Imagine if some of the millions spent on beating Scott Walker hadn’t just gone to TV ads or to temporary campaigns, but to building durable power in the form of cadre? What if we’d invested early, and in programs that left something behind after the radio, digital, and television ads have aired and the paid canvassing was done?
In the aftermath of our big win in Wisconsin, we needed a base of individuals who owned that win and were prepared to defend and build upon it. Imagine if that cadre of volunteer organizers, the evangelical foot soldiers of solidarity, were doing every day what no broadcast text, direct mail, or digital ad can ever do: speaking as a loved and trusted member of a community about why our politics will make a better future for the people they care about.
With adequate resources for local organizations to maintain robust volunteer programs after November 2018, perhaps we could have fought back against Republican’s anti-democratic power grab, or at least avoided the disastrous outcome in the state Supreme Court election months later.
The New Democratic Party of Canada—think of them as the Working Families Party on the other side of the border—has long argued that it takes just 1% of the eligible voters in a district to dominate any electoral contest. At the local level you barely need even that.

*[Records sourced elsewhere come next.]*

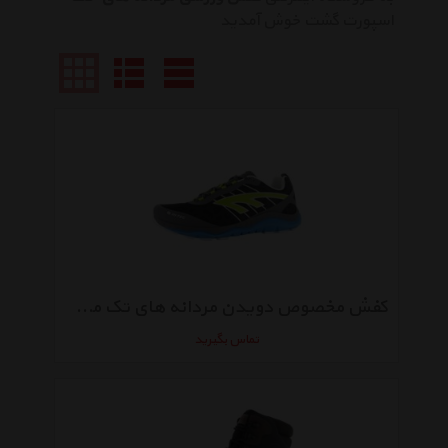
اسپورت گشت خوش آمدید
کفش مخصوص دویدن مردانه های تک مدل Haraka nite
تماس بگیرید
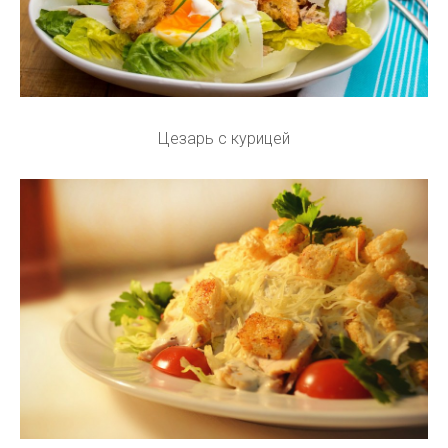
Цезарь с курицей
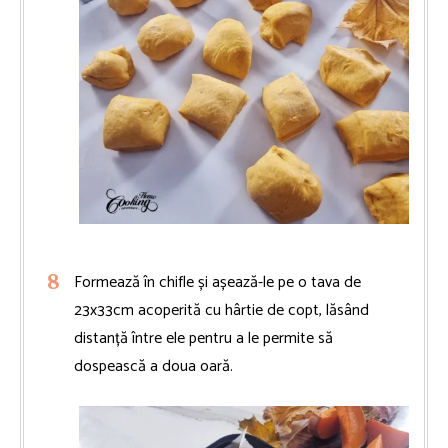
Formează în chifle și așează-le pe o tava de
23x33cm acoperită cu hârtie de copt, lăsând
distanță între ele pentru a le permite să
dospească a doua oară.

I don’t mean to suggest that there’s a magic number of organized people that will pave the way to power. Or that there isn’t a place for television, radio, or digital ads. Campaigns should use all the tools in their toolbox, including well placed, thoughtful ads. But “all tools” should include the fundamentals—our people. Because the sad reality is, millions of dollars raised and spent the last election cycle and in 2020 will go to the profit margin of electoral mercenaries. Imagine if just a fraction of all those millions went to skills training, political education, and support of our base. There would be a sea change in our politics.
Tiffany Cabán’s campaign for Queens District Attorney recently reaffirmed this lesson. Tiffany is a public defender who ran on a platform of transformational criminal justice reform. She was massively outspent by the same powerful Queens political machine that went up against AOC. But the WFP, the Democratic Socialists of America, Make the Road Action, VOCAL-NY, Community Voices Heard, and so many others provided a massive volunteer army of canvassers, phone-bankers, and texters. This David and Goliath race is in recount, and the margin is just a handful of votes.
Whatever the ultimate outcome, that election underscored that organized people really can beat organized money. It follows that if we truly want to build the America we all deserve, to beat back corporate power and the reactionary right, we need to put more of what money we have into organizing people for the long fight ahead: state by state, city by city, and block by block.
That’s all to say: a little more underground punk in our politics could go a long way.
Maurice Mitchell is the national director of the Working Families Party. He was a leading strategist within the Movement for Black Lives, and the lead singer in the hardcore band Cipher.